The Bay Islands make up the lower end of the Campechee Reef that stretches all the way down from Cozumel, Mexico. The Isla Bahia’s major islands include Utila, Roatan and Guanaja, with the Cayos Cochinos between the mainland and Roatan, each with its own slightly different Caribbean flavor. The Bay Islands colorful history has left them ethnically and linguistically distinct from the mainland. Originally claimed by Spain in 1502, Puritans from Maryland were the first to colonize the Islands in 1638. Britain and Spain continued to fight over the islands right through the 18th century.

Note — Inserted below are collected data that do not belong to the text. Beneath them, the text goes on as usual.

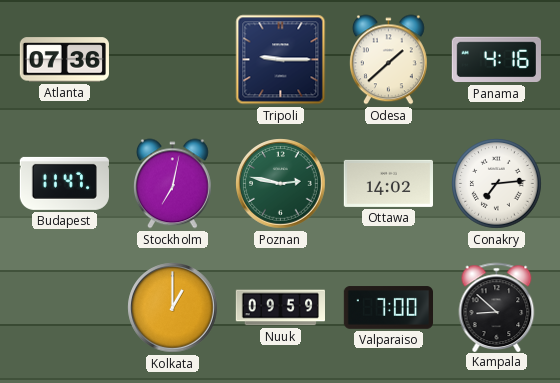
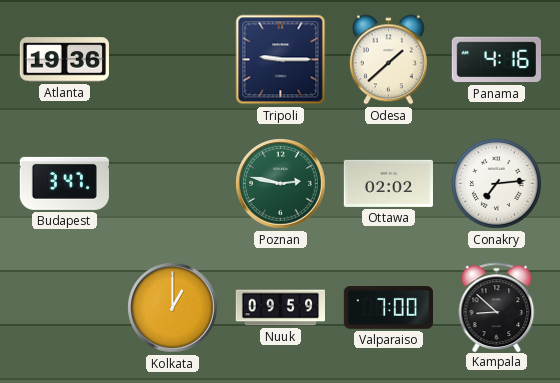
Atlanta: 07:36 -> 19:36
Budapest: 11:47 -> 3:47
Stockholm: 7:02 -> none
Ottawa: 14:02 -> 02:02
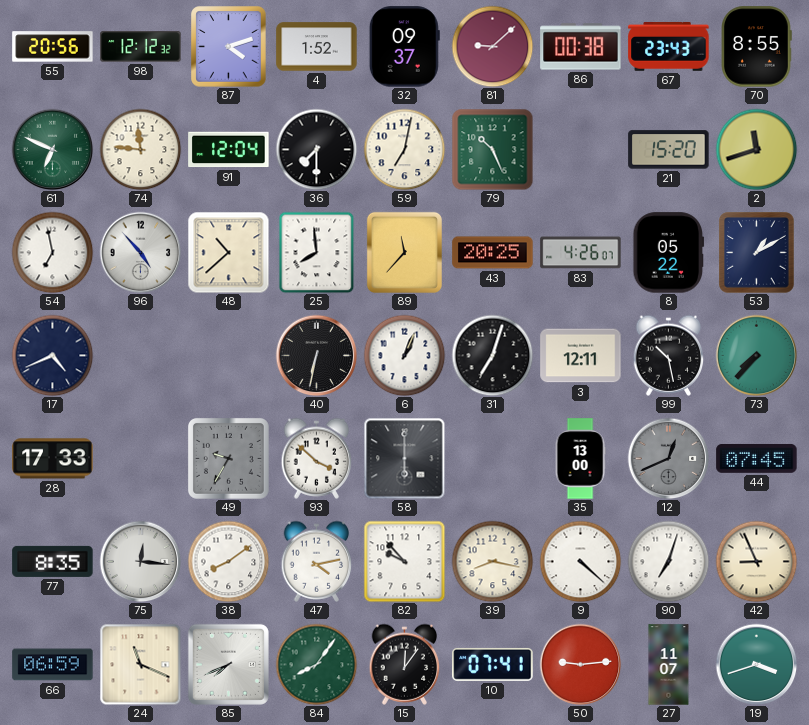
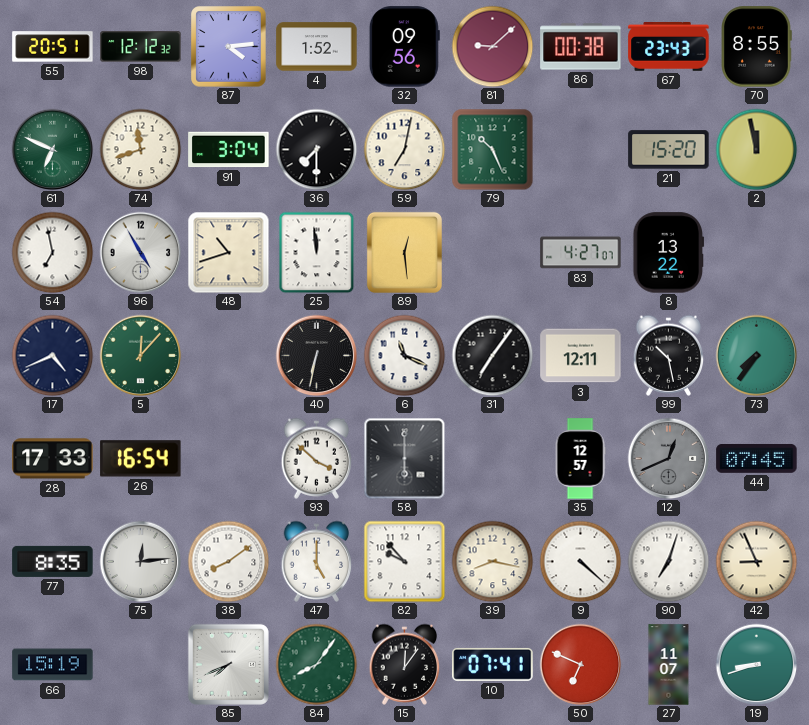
55: 20:56 -> 20:51
87: 4:12 -> 4:14
32: 09:37 -> 09:56
74: 11:46 -> 11:42
91: 12:04 -> 3:04
2: 11:42 -> 11:58
96: 4:53 -> 4:55
48: 10:38 -> 10:42
25: 7:59 -> 11:59
89: 11:37 -> 12:29
43: 20:25 -> none
83: 4:26 -> 4:27
8: 05:22 -> 13:22
53: 1:10 -> none
5: none -> 12:07
6: 1:04 -> 11:19
31: 7:03 -> 7:06
73: 7:37 -> 7:36
26: none -> 16:54
49: 9:35 -> none
35: 13:00 -> 12:57
75: 12:16 -> 12:14
47: 4:13 -> 5:00
66: 06:59 -> 15:19
24: 11:19 -> none
50: 9:14 -> 6:49
19: 3:42 -> 8:42
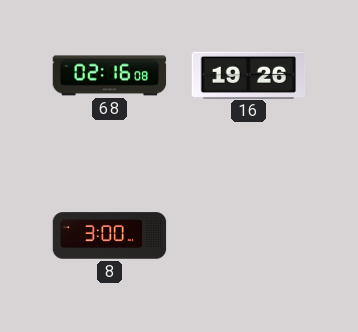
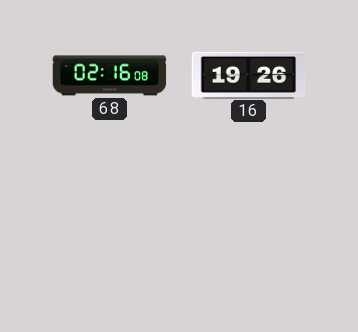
8: 3:00 -> none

In 1852, the British tried to annex the islands to Belize but due to protests by the Americans, the island chain was turned over to Honduras.
Roatan is the largest and most populous (approaching 90 thousand) of the Bay Islands as well as the most developed. Roatan has an International Airport and a thriving fishing fleet in French Harbor. Coxen Hole is the largest town on the island and the capital of the Bay Islands as well as our commercial center. Coxen Hole is also where the cruise ships dock, bringing millions of day visitors to the island every year. Oak Ridge is a town literally on the water, with most homes built on stilts and where everything moves by boat. Be sure to check out the Iguana farm near French Harbor where about 500 green iguanas roam freely protected from poaching.
West End is still the laid back capitol of the islands, few activities involve wearing shoes, and even shirts are usually optional. West End was a happy little fishing village a mere 18 to 20 years back with nary a tourist in site. I don’t remember any cement buildings when I arrived 15 years back and there were less than a dozen trucks then. Whether what has happened to West End is good or bad will be left for future generations to debate. In the past very few years electricity has arrived. Telephones and cable TV were next and the construction has been non stop. West End today is a mixed bag of foreign and local owned business vying to serve your needs. A veritable Club Med full of activities, without the barb wire to keep customers from wandering off.